• [PROVIDED INFORMATION]
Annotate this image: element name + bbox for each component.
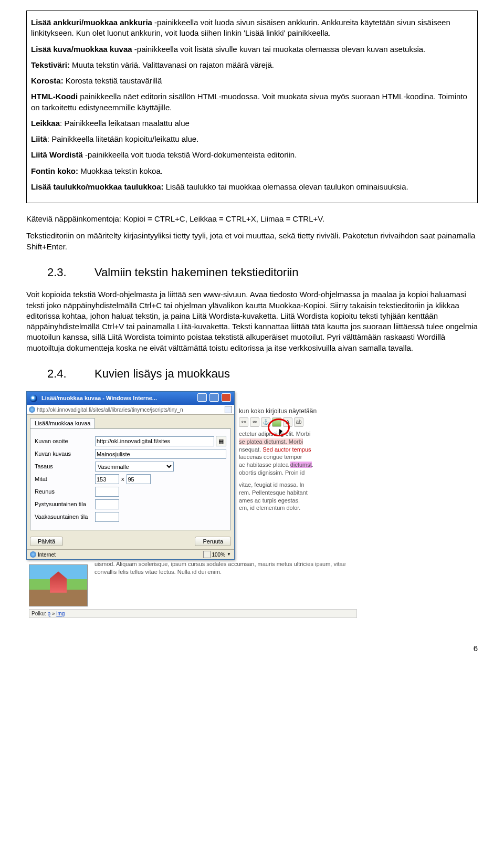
- input-image-desc[interactable]: [95, 449, 226, 459]
- p-image: Lisää kuva/muokkaa kuvaa -painikkeella v…: [31, 44, 473, 55]
- anchor-icon[interactable]: ⚓: [261, 417, 270, 427]
- section-2-4-heading: 2.4.Kuvien lisäys ja muokkaus: [47, 366, 478, 382]
- address-url: http://okl.innovadigital.fi/sites/all/li…: [37, 406, 223, 414]
- p-paste: Liitä: Painikkeella liitetään kopioitu/l…: [31, 134, 473, 144]
- section-2-3-heading: 2.3.Valmiin tekstin hakeminen tekstiedit…: [47, 265, 478, 280]
- p-textcolor: Tekstiväri: Muuta tekstin väriä. Valitta…: [31, 60, 473, 70]
- screenshot-composite: Lisää/muokkaa kuvaa - Windows Interne...…: [26, 391, 362, 622]
- dialog-title: Lisää/muokkaa kuvaa - Windows Interne...: [41, 394, 157, 402]
- input-height[interactable]: [127, 474, 151, 484]
- close-button[interactable]: [222, 393, 231, 402]
- editor-sample-text: ectetur adipiscing elit. Morbi se platea…: [239, 430, 357, 512]
- dim-separator: x: [121, 475, 124, 483]
- unlink-icon[interactable]: ⚮: [250, 417, 259, 427]
- globe-icon: [29, 406, 35, 413]
- editor-preview-pane: kun koko kirjoitus näytetään ⚯ ⚮ ⚓ A ab …: [239, 407, 357, 512]
- dialog-panel: Kuvan osoite ▦ Kuvan kuvaus Tasaus Vasem…: [30, 428, 231, 530]
- link-icon[interactable]: ⚯: [239, 417, 248, 427]
- label-image-url: Kuvan osoite: [35, 437, 95, 445]
- ie-icon: [30, 395, 37, 402]
- highlight-icon[interactable]: ab: [294, 417, 303, 427]
- label-hspace: Vaakasuuntainen tila: [35, 513, 95, 521]
- editor-toolbar: ⚯ ⚮ ⚓ A ab: [239, 417, 357, 427]
- input-border[interactable]: [95, 487, 119, 497]
- p-cut: Leikkaa: Painikkeella leikataan maalattu…: [31, 118, 473, 129]
- internet-icon: [30, 551, 36, 558]
- p-table: Lisää taulukko/muokkaa taulukkoa: Lisää …: [31, 182, 473, 192]
- label-border: Reunus: [35, 488, 95, 496]
- font-color-icon[interactable]: A: [283, 417, 292, 427]
- minimize-button[interactable]: [197, 393, 207, 402]
- cancel-button[interactable]: Peruuta: [195, 537, 231, 546]
- editor-style-note: Tekstieditoriin on määritelty kirjasinty…: [26, 231, 478, 252]
- info-box: Lisää ankkuri/muokkaa ankkuria -painikke…: [26, 11, 478, 203]
- dialog-titlebar[interactable]: Lisää/muokkaa kuvaa - Windows Interne...: [27, 392, 234, 405]
- input-hspace[interactable]: [95, 512, 119, 522]
- page-number: 6: [26, 643, 478, 654]
- address-dropdown-icon[interactable]: [225, 406, 232, 413]
- p-font-size: Fontin koko: Muokkaa tekstin kokoa.: [31, 166, 473, 176]
- editor-path-bar: Polku: p » img: [29, 609, 357, 619]
- input-width[interactable]: [95, 474, 119, 484]
- label-align: Tasaus: [35, 463, 95, 470]
- address-bar[interactable]: http://okl.innovadigital.fi/sites/all/li…: [27, 405, 234, 415]
- mouse-cursor-icon: [279, 429, 286, 437]
- zoom-value: 100%: [212, 551, 226, 559]
- p-anchor: Lisää ankkuri/muokkaa ankkuria -painikke…: [31, 17, 473, 39]
- label-dim: Mitat: [35, 475, 95, 483]
- insert-image-icon[interactable]: [272, 417, 281, 427]
- tab-general[interactable]: Lisää/muokkaa kuvaa: [30, 418, 95, 428]
- select-align[interactable]: Vasemmalle: [95, 462, 174, 472]
- section-2-3-body: Voit kopioida tekstiä Word-ohjelmasta ja…: [26, 289, 478, 353]
- maximize-button[interactable]: [209, 393, 219, 402]
- input-image-url[interactable]: [95, 436, 214, 446]
- editor-caption: kun koko kirjoitus näytetään: [239, 407, 357, 415]
- image-dialog-window: Lisää/muokkaa kuvaa - Windows Interne...…: [26, 391, 235, 560]
- label-vspace: Pystysuuntainen tila: [35, 500, 95, 508]
- shortcut-tips: Käteviä näppäinkomentoja: Kopioi = CTRL+…: [26, 214, 478, 224]
- label-image-desc: Kuvan kuvaus: [35, 450, 95, 458]
- input-vspace[interactable]: [95, 499, 119, 509]
- sample-image-thumbnail: [29, 564, 88, 606]
- update-button[interactable]: Päivitä: [30, 537, 63, 546]
- p-highlight: Korosta: Korosta tekstiä taustavärillä: [31, 76, 473, 86]
- status-bar: Internet 100%▼: [27, 549, 234, 559]
- p-htmlcode: HTML-Koodi painikkeella näet editorin si…: [31, 91, 473, 113]
- p-paste-word: Liitä Wordistä -painikkeella voit tuoda …: [31, 150, 473, 160]
- browse-button[interactable]: ▦: [216, 436, 226, 446]
- zoom-icon[interactable]: [203, 551, 211, 558]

• [PROBLEM DESCRIPTION]
If pictures appear in the data, do not print them; repeat the rest exactly.

• [RESPONSE AREA]
Annotate this image: element name + bbox for each component.
- input-image-desc[interactable]: [95, 449, 226, 459]
- p-image: Lisää kuva/muokkaa kuvaa -painikkeella v…: [31, 44, 473, 55]
- anchor-icon[interactable]: ⚓: [261, 417, 270, 427]
- section-2-4-heading: 2.4.Kuvien lisäys ja muokkaus: [47, 366, 478, 382]
- address-url: http://okl.innovadigital.fi/sites/all/li…: [37, 406, 223, 414]
- p-paste: Liitä: Painikkeella liitetään kopioitu/l…: [31, 134, 473, 144]
- section-2-3-heading: 2.3.Valmiin tekstin hakeminen tekstiedit…: [47, 265, 478, 280]
- p-textcolor: Tekstiväri: Muuta tekstin väriä. Valitta…: [31, 60, 473, 70]
- screenshot-composite: Lisää/muokkaa kuvaa - Windows Interne...…: [26, 391, 362, 622]
- dialog-title: Lisää/muokkaa kuvaa - Windows Interne...: [41, 394, 157, 402]
- input-height[interactable]: [127, 474, 151, 484]
- close-button[interactable]: [222, 393, 231, 402]
- editor-sample-text: ectetur adipiscing elit. Morbi se platea…: [239, 430, 357, 512]
- dim-separator: x: [121, 475, 124, 483]
- unlink-icon[interactable]: ⚮: [250, 417, 259, 427]
- globe-icon: [29, 406, 35, 413]
- editor-preview-pane: kun koko kirjoitus näytetään ⚯ ⚮ ⚓ A ab …: [239, 407, 357, 512]
- dialog-panel: Kuvan osoite ▦ Kuvan kuvaus Tasaus Vasem…: [30, 428, 231, 530]
- link-icon[interactable]: ⚯: [239, 417, 248, 427]
- label-image-url: Kuvan osoite: [35, 437, 95, 445]
- ie-icon: [30, 395, 37, 402]
- highlight-icon[interactable]: ab: [294, 417, 303, 427]
- label-hspace: Vaakasuuntainen tila: [35, 513, 95, 521]
- editor-toolbar: ⚯ ⚮ ⚓ A ab: [239, 417, 357, 427]
- input-border[interactable]: [95, 487, 119, 497]
- p-cut: Leikkaa: Painikkeella leikataan maalattu…: [31, 118, 473, 129]
- internet-icon: [30, 551, 36, 558]
- p-table: Lisää taulukko/muokkaa taulukkoa: Lisää …: [31, 182, 473, 192]
- label-border: Reunus: [35, 488, 95, 496]
- font-color-icon[interactable]: A: [283, 417, 292, 427]
- minimize-button[interactable]: [197, 393, 207, 402]
- cancel-button[interactable]: Peruuta: [195, 537, 231, 546]
- editor-style-note: Tekstieditoriin on määritelty kirjasinty…: [26, 231, 478, 252]
- info-box: Lisää ankkuri/muokkaa ankkuria -painikke…: [26, 11, 478, 203]
- dialog-titlebar[interactable]: Lisää/muokkaa kuvaa - Windows Interne...: [27, 392, 234, 405]
- input-hspace[interactable]: [95, 512, 119, 522]
- page-number: 6: [26, 643, 478, 654]
- address-dropdown-icon[interactable]: [225, 406, 232, 413]
- p-font-size: Fontin koko: Muokkaa tekstin kokoa.: [31, 166, 473, 176]
- editor-path-bar: Polku: p » img: [29, 609, 357, 619]
- input-width[interactable]: [95, 474, 119, 484]
- label-align: Tasaus: [35, 463, 95, 470]
- address-bar[interactable]: http://okl.innovadigital.fi/sites/all/li…: [27, 405, 234, 415]
- mouse-cursor-icon: [279, 429, 286, 437]
- zoom-value: 100%: [212, 551, 226, 559]
- p-anchor: Lisää ankkuri/muokkaa ankkuria -painikke…: [31, 17, 473, 39]
- label-dim: Mitat: [35, 475, 95, 483]
- insert-image-icon[interactable]: [272, 417, 281, 427]
- tab-general[interactable]: Lisää/muokkaa kuvaa: [30, 418, 95, 428]
- select-align[interactable]: Vasemmalle: [95, 462, 174, 472]
- section-2-3-body: Voit kopioida tekstiä Word-ohjelmasta ja…: [26, 289, 478, 353]
- maximize-button[interactable]: [209, 393, 219, 402]
- input-image-url[interactable]: [95, 436, 214, 446]
- editor-caption: kun koko kirjoitus näytetään: [239, 407, 357, 415]
- image-dialog-window: Lisää/muokkaa kuvaa - Windows Interne...…: [26, 391, 235, 560]
- label-vspace: Pystysuuntainen tila: [35, 500, 95, 508]
- shortcut-tips: Käteviä näppäinkomentoja: Kopioi = CTRL+…: [26, 214, 478, 224]
- label-image-desc: Kuvan kuvaus: [35, 450, 95, 458]
- input-vspace[interactable]: [95, 499, 119, 509]
- sample-image-thumbnail: [29, 564, 88, 606]
- update-button[interactable]: Päivitä: [30, 537, 63, 546]
- p-highlight: Korosta: Korosta tekstiä taustavärillä: [31, 76, 473, 86]
- status-bar: Internet 100%▼: [27, 549, 234, 559]
- p-htmlcode: HTML-Koodi painikkeella näet editorin si…: [31, 91, 473, 113]
- p-paste-word: Liitä Wordistä -painikkeella voit tuoda …: [31, 150, 473, 160]
- browse-button[interactable]: ▦: [216, 436, 226, 446]
- zoom-icon[interactable]: [203, 551, 211, 558]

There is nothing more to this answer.